BEGIN

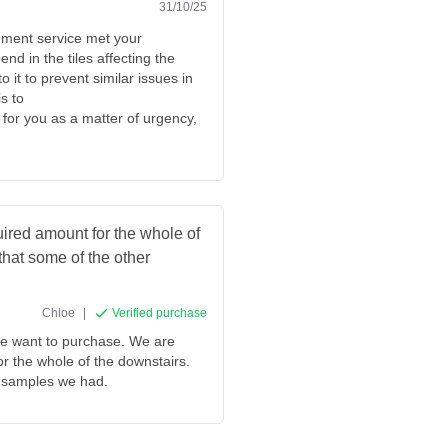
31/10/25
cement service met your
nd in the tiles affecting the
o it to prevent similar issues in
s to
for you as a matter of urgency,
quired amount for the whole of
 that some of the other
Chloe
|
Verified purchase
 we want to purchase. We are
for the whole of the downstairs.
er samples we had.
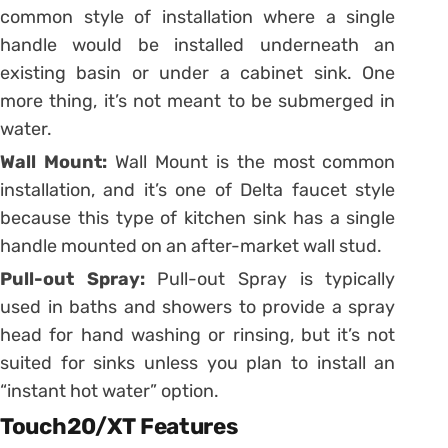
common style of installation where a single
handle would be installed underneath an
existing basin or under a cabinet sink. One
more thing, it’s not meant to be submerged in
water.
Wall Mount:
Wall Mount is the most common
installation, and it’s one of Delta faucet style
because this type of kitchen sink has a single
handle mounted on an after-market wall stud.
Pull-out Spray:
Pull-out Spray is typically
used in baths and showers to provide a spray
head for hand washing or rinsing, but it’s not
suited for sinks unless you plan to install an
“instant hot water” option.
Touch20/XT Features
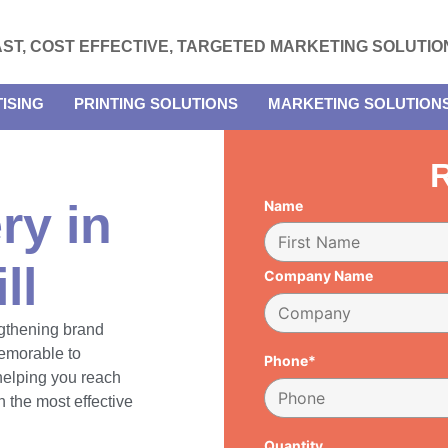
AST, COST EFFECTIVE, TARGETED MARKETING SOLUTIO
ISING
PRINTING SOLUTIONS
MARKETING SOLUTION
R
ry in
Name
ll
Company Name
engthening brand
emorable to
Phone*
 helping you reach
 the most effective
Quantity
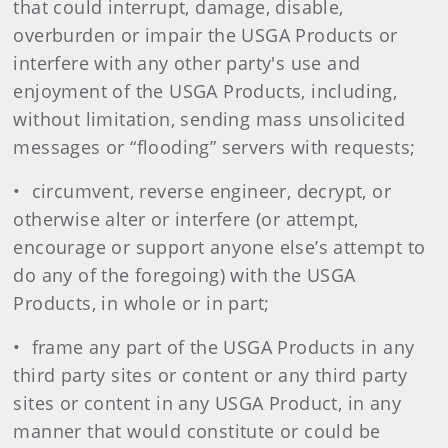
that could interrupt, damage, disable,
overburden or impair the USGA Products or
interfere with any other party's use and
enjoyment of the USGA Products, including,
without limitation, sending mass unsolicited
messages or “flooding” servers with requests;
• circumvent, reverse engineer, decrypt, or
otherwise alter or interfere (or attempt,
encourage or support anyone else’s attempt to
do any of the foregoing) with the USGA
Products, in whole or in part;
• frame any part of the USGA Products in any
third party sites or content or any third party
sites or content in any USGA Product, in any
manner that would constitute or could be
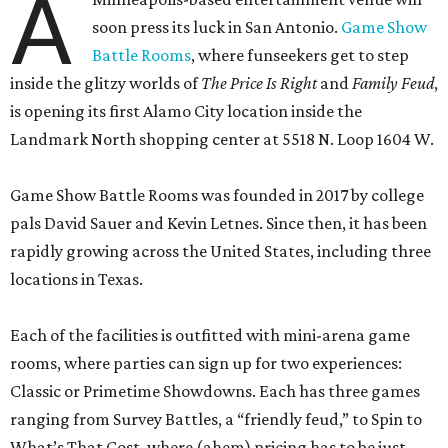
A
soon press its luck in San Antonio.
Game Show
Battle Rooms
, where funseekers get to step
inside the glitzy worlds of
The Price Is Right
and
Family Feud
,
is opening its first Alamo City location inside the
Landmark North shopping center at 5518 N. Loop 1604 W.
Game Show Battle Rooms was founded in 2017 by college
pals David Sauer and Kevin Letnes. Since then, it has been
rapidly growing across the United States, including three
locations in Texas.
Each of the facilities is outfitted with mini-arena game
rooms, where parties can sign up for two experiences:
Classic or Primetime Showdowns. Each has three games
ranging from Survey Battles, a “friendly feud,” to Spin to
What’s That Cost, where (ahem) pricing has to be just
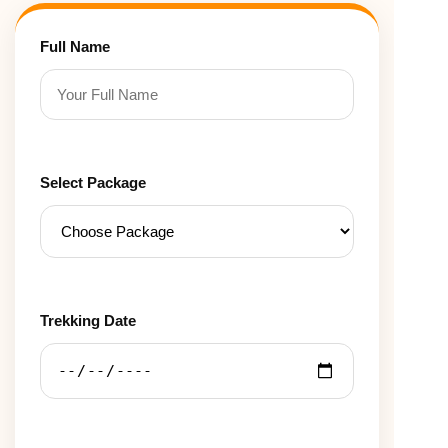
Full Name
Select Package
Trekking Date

END

Your assignment: Please output the listing above exactly from its first line through the line with "we want to purchase. We are", both included, and nothing beyond that line. Omit pictures.

Solution to this problem:
31/10/25
cement service met your
nd in the tiles affecting the
o it to prevent similar issues in
s to
for you as a matter of urgency,
quired amount for the whole of
 that some of the other
Chloe
|
Verified purchase
 we want to purchase. We are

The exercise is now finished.